9. Sump Pump Endorsement

If your home is prone to flooding, chances are that you have a sump pump to remove the water. A sump pump/water backup endorsement covers damage if your sump pump fails or something happened to cause water to back up into your home. This damage is not covered under standard homeowner policies.

    • Just a couple of inches of water backup can cause thousands of dollars in damage – ruining carpets, destroying appliances, and crumbling drywall. 
    • This could happen to any system, and especially ones where sewer pipes are old.

 

10. Permitted Incidental Occupancies – Residence Premises (for Home-Based Businesses)

Do you have a home-based business? You may wish to add an endorsement to your homeowner’s policy.

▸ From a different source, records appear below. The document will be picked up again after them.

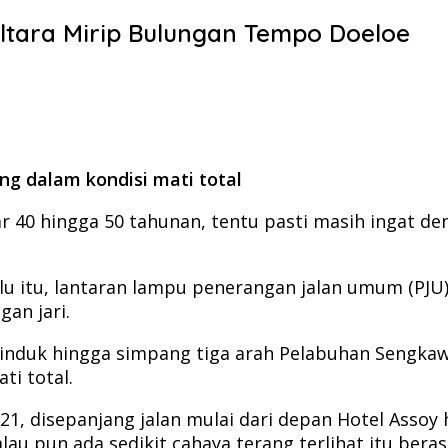
altara Mirip Bulungan Tempo Doeloe
g dalam kondisi mati total
itar 40 hingga 50 tahunan, tentu pasti masih ingat 
alu itu, lantaran lampu penerangan jalan umum (PJU
an jari.
 induk hingga simpang tiga arah Pelabuhan Sengkawit
ti total.
021, disepanjang jalan mulai dari depan Hotel Asso
au pun ada sedikit cahaya terang terlihat itu bera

    • This policy covers limited activity for business that takes place in your home or in a detached garage or other building on your property.
    • It protects entrepreneurs, such as teachers offering in-home tutoring or music lessons.

 

11. Earthquake Insurance

Ninety percent of Americans live in areas that are seismically active. If you live in an area that is prone to earthquakes, you may want to consider this additional coverage.

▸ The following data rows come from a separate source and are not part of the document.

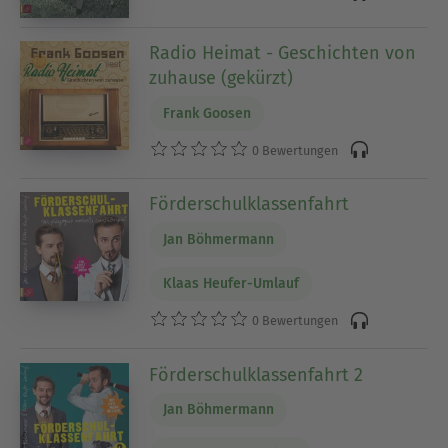
Radio Heimat - Geschichten von
zuhause (gekürzt)
Frank Goosen
0 Bewertungen
Förderschulklassenfahrt
Jan Böhmermann
Klaas Heufer-Umlauf
0 Bewertungen
Förderschulklassenfahrt 2
Jan Böhmermann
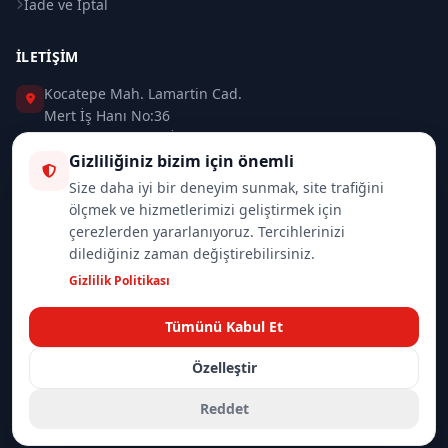
İade ve İptal
İLETIŞIM
Kocatepe Mah. Lamartin Cad.
Mert İş Hanı No:36
Taksim / Beyoğlu / İSTANBUL
Gizliliğiniz bizim için önemli
0 (212) 235 37 83
Size daha iyi bir deneyim sunmak, site trafiğini
ölçmek ve hizmetlerimizi geliştirmek için
0 (532) 418 08 46
çerezlerden yararlanıyoruz. Tercihlerinizi
dilediğiniz zaman değiştirebilirsiniz.
info@merttrade.com
Gizlilik Politikası
İletişim Sayfası
Tümünü Kabul Et
Özelleştir
© 2026
Mannlich | MertTrade.com
— Tüm hakları saklıdır.
Gizlilik
İade Politikası
Reddet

    • Homeowner, condo, and rental insurance policies typically do not cover earthquakes.
    • Earthquake insurance can help pay for some of your losses.

 

12. Flood Insurance

Floods are expensive. Just a couple of inches of water could cost thousands of dollars in damage to your home and belongings. There are a lot of myths about flood insurance; it’s important to know the facts.

    • Flooding is America’s most common natural disaster. 
    • One in four homeowners will experience a flood during a 30-year mortgage.
    • A flood insurance policy can protect your home and its contents.